Linda Hesch and Judy Kampa invite parents, grandparents, brothers, sisters, and family to The Compassionate Friends Worldwide Candle Lighting, being held at Sullivan’s in Trempealeau on Sunday, December 10, with a social hour starting at 5 p.m. Dinner with salad bar begins at 6 p.m. The lighting of candles for children will start at 7 p.m. with a Celebration of Life Program. Please bring a picture of your child/children with information about them. Be sure to bring a candle to light in memory of your child. If you wish to join in celebration of your children’s lives, please contact Linda at 608-248-3149 or Judy at 608-863-2482 by December 4.
The Compassionate Friends Worldwide Candle Lighting, which unites family and friends around the globe in lighting candles for one hour to honor the memories of the sons, daughters, brothers, sisters, and grandchildren who left too soon, is scheduled to be held on Sunday, December 10, 2017, at 7 p.m. As candles are lit at 7 p.m. local time, hundreds of thousands of people commemorate and honor the memory of all children gone too soon.
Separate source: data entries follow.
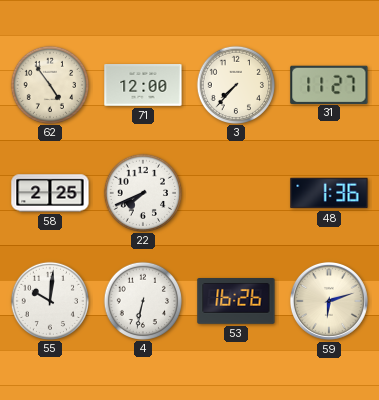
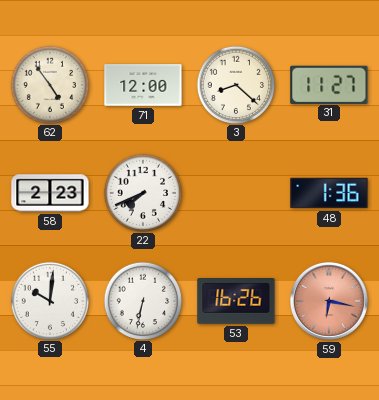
3: 7:37 -> 8:22
58: 2:25 -> 2:23
59: 6:12 -> 6:17
59 dial: cream -> salmon
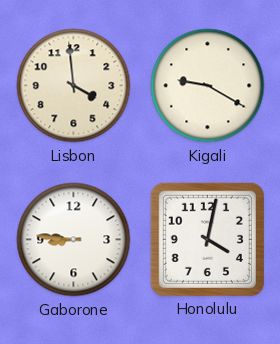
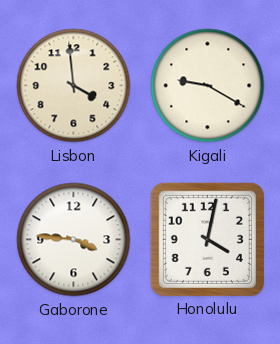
Gaborone: 8:46 -> 3:46
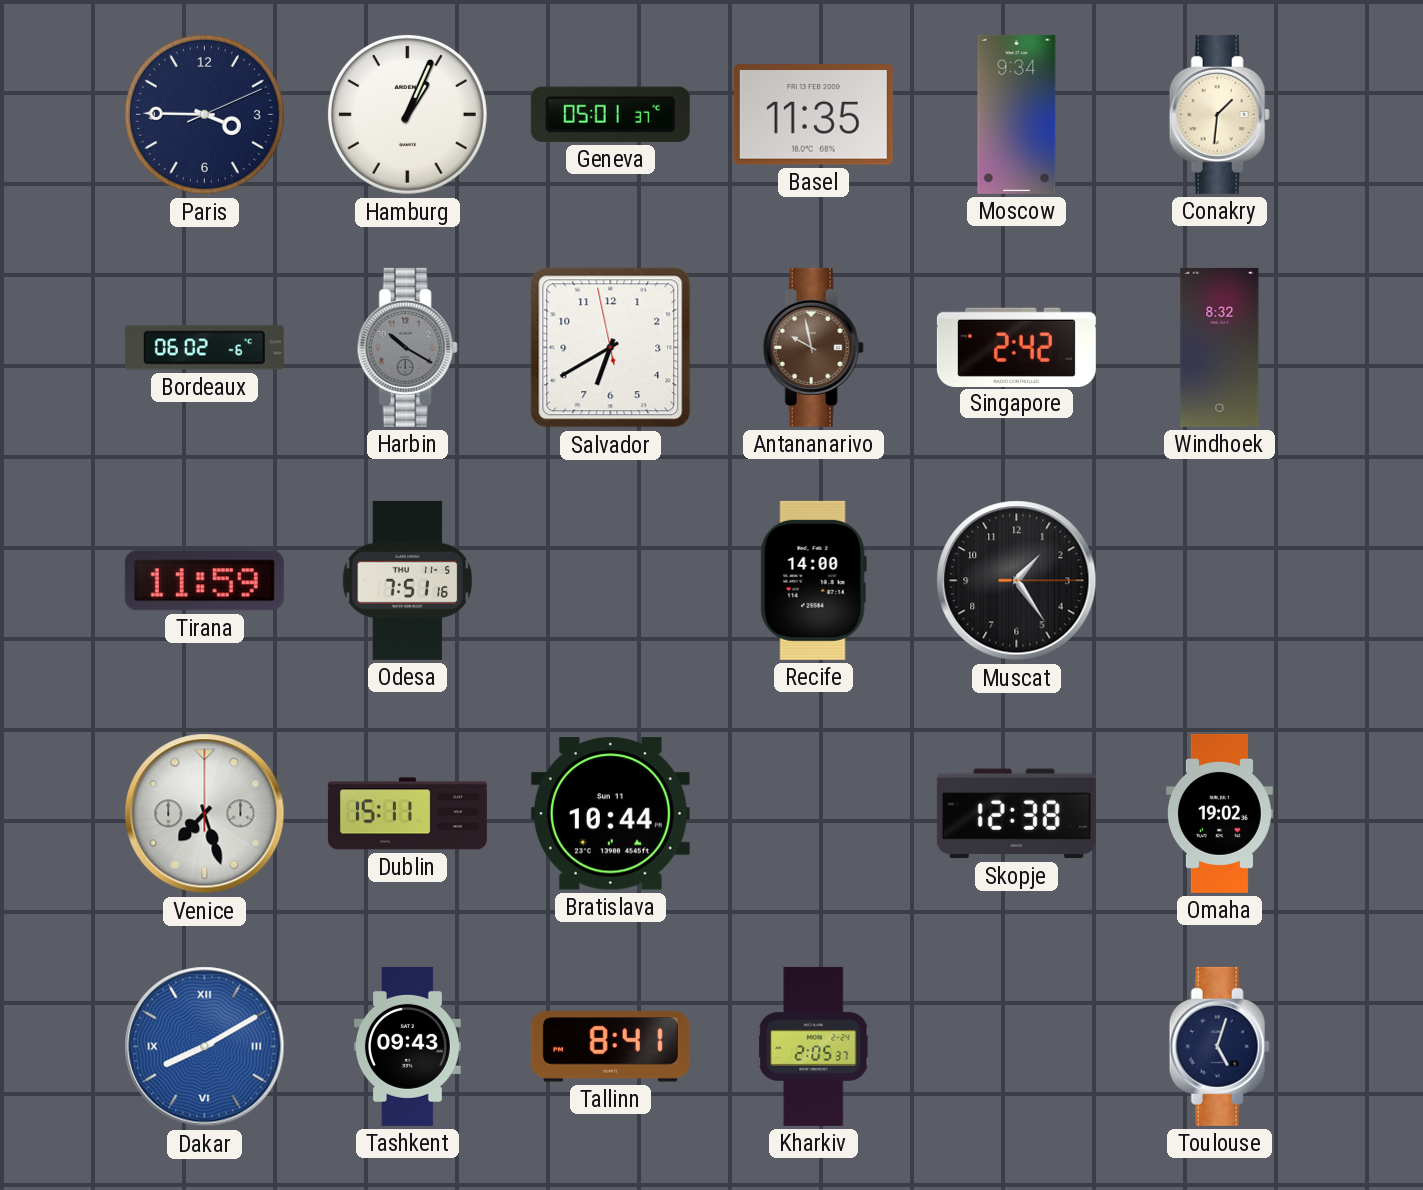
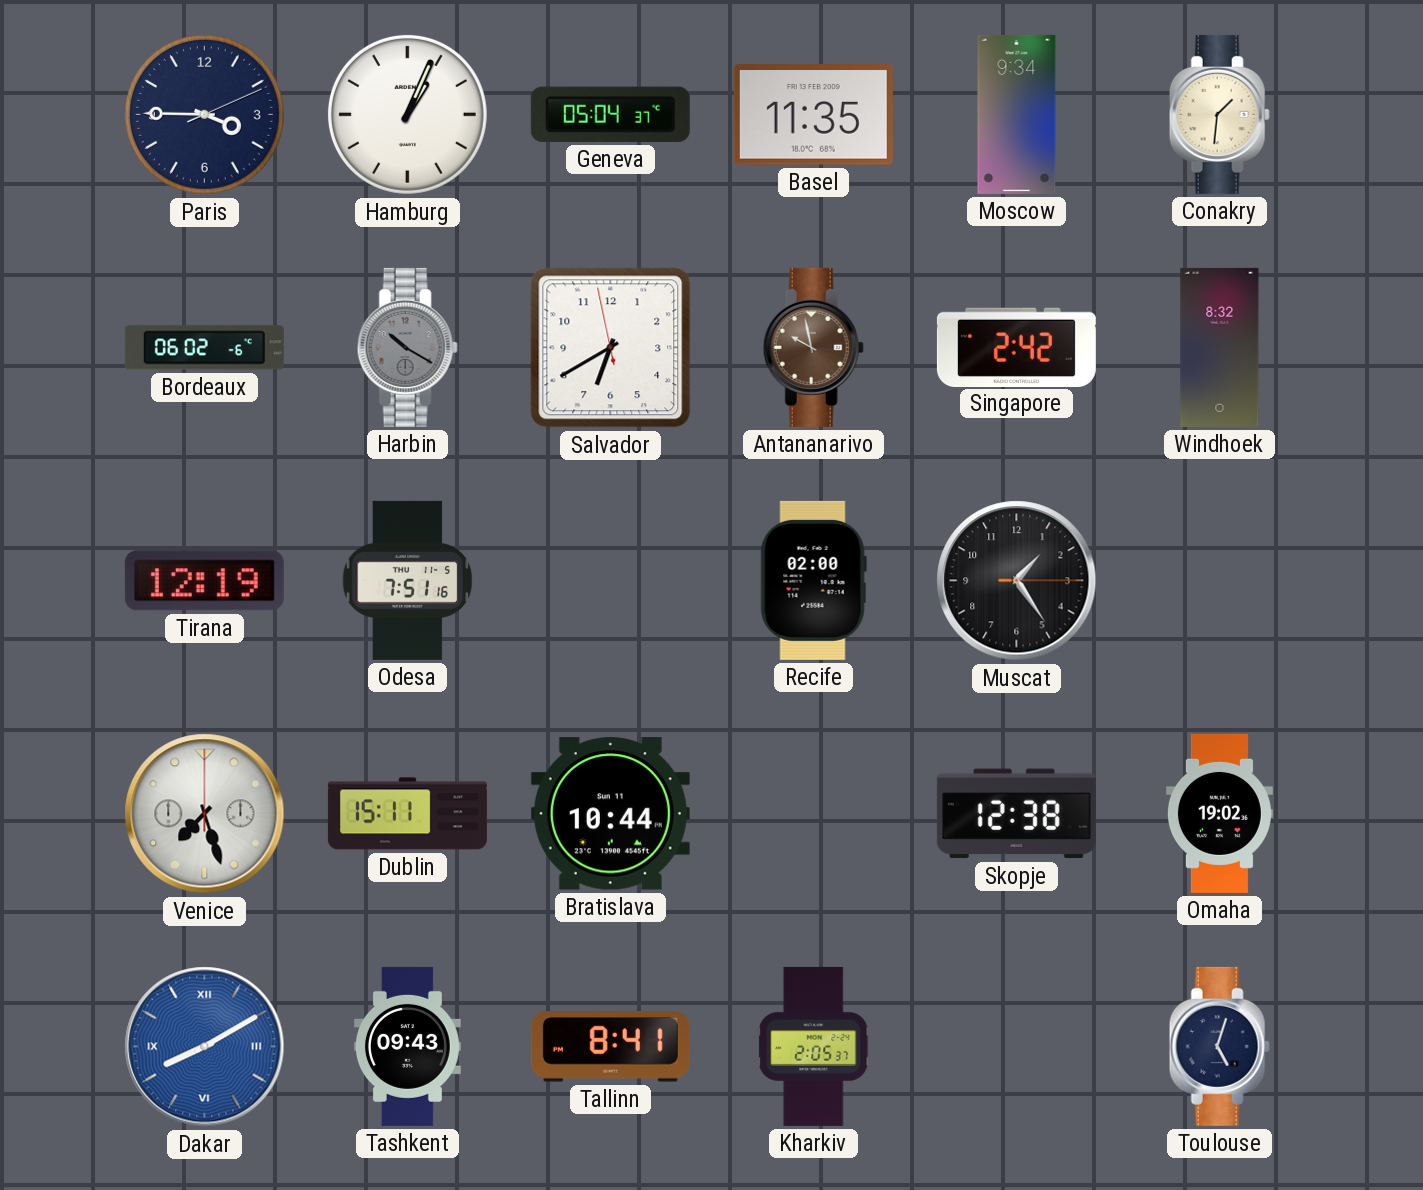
Geneva: 05:01 -> 05:04
Tirana: 11:59 -> 12:19
Recife: 14:00 -> 02:00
Now believed to be the largest mass candle lighting on the globe, the 19th annual Worldwide Candle Lighting, a gift to the bereavement community from The Compassionate Friends, creates a virtual 24-hour wave of light as it moves from time zone to time zone. Started in the United States in 1997 as a small internet observance, the event has since swelled in numbers as word has spread throughout the world of the remembrance. Hundreds of formal candle lighting events are held and thousands of informal candle lightings are conducted in homes as families gather in quiet remembrance of children who have died, but will never be forgotten. The Compassionate Friends and allied organizations are joined by local bereavement groups, churches, funeral homes, hospitals, hospices, children’s gardens, schools, cemeteries, and community centers. Services have ranged in size from just a few people to nearly a thousand.
Starting in New Zealand, candles are lit at 7 p.m. local time. As candles burn down in one time zone, they are lit in the next, creating a virtual 24-hour wave of light as the observance continues around the world.